In 2013, Lublin, the chief executive of a teenage outreach organisation called DoSomething.org, and her team sensed the shift in tech habits and began providing crisis counselling via text messaging.

The logic was simple: go where the teens are. Teens on average receive and send about 30 text messages a day, according to a Pew Research Center study.

Through the volume of conversations, Crisis Text Line has gained insights into hard-to-quantify mental-health topics such as suicidal thoughts, self-harm and bullying. It shares some of this data on Crisis Trends. For example, Tuesdays are most common for texters who come for help about depression and physical abuse.

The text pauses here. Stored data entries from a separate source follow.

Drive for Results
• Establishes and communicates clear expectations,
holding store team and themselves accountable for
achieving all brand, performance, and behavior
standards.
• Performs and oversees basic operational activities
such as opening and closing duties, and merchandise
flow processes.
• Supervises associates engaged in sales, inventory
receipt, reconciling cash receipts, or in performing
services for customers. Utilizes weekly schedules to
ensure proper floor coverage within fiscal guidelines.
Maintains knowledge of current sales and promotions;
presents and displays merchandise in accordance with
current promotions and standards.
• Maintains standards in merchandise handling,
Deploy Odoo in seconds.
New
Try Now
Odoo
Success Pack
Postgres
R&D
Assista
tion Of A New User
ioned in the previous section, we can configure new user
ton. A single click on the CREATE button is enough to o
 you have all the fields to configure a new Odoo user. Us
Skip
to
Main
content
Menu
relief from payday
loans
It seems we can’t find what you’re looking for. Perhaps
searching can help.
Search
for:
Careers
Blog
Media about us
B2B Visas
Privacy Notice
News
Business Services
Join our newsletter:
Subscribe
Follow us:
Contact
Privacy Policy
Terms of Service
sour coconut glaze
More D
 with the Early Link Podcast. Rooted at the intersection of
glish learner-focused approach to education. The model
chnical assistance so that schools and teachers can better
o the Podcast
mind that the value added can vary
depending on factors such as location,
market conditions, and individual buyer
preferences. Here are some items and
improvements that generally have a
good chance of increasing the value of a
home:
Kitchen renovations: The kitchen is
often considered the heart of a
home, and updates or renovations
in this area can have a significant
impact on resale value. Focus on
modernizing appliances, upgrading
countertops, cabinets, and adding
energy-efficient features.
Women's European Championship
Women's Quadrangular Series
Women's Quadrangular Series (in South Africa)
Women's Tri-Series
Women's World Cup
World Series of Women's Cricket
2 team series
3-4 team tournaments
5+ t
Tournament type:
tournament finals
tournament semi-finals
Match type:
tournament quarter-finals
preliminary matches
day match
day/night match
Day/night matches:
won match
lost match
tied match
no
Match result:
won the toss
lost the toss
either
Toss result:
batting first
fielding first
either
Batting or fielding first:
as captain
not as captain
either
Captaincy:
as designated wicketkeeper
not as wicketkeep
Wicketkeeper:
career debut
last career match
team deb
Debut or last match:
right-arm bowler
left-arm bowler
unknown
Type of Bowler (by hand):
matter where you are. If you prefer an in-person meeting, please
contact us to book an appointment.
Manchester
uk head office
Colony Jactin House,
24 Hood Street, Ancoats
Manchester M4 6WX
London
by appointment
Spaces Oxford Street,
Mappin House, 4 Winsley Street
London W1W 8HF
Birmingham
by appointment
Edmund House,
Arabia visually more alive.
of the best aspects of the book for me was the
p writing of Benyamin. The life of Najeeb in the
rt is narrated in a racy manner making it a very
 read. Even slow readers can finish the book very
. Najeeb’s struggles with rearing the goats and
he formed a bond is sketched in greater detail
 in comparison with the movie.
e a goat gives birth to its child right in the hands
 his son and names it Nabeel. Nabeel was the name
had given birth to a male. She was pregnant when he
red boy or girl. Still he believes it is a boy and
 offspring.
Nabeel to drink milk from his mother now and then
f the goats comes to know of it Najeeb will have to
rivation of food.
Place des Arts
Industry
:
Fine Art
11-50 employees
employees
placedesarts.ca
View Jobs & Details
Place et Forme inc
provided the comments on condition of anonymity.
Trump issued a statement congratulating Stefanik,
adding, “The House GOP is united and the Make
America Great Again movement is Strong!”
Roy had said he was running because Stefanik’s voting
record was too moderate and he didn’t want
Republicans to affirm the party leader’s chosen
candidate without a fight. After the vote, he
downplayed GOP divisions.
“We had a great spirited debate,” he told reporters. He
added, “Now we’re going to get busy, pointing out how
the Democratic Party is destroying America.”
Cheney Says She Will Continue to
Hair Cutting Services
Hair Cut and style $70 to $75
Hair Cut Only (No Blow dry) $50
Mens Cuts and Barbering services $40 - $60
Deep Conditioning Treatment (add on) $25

Lublin expected that they’d help people struggling through a personal crisis, but she hadn’t anticipated how it would affect one community. “The biggest surprise, which probably comes out of my own naivete, is how the deaf and hard of hearing have flocked to us. But not only as texters but also as crisis counsellors.”

Rayne knows first-hand how removed she was from mainstream support networks. Several years ago she attempted suicide and was hospitalised.

“As a deaf person, getting help before it reached that point was a challenge, since I couldn’t call any of the hotlines,” she says.

She couldn’t use a telecommunication device for the deaf, because those devices tended to be “clunky and frustrating to use”, she says by email.

Rayne also found that the hotlines for the hard of hearing were rarely answered.

“I was pretty isolated socially and found it too difficult to understand therapists and doctors, so I was pretty much on my own.”

Rayne read about Crisis Text Line on a website and felt compelled to join. After years of struggling with mental-health issues she wanted to help others.

“I know what it’s like to not have somewhere to turn in a crisis, and I don’t want others to have to feel that way,” she says.

Rayne began volunteering in June 2015 and now works 12 hours a week. The service now has more than 30 counsellors who are deaf or hard of hearing.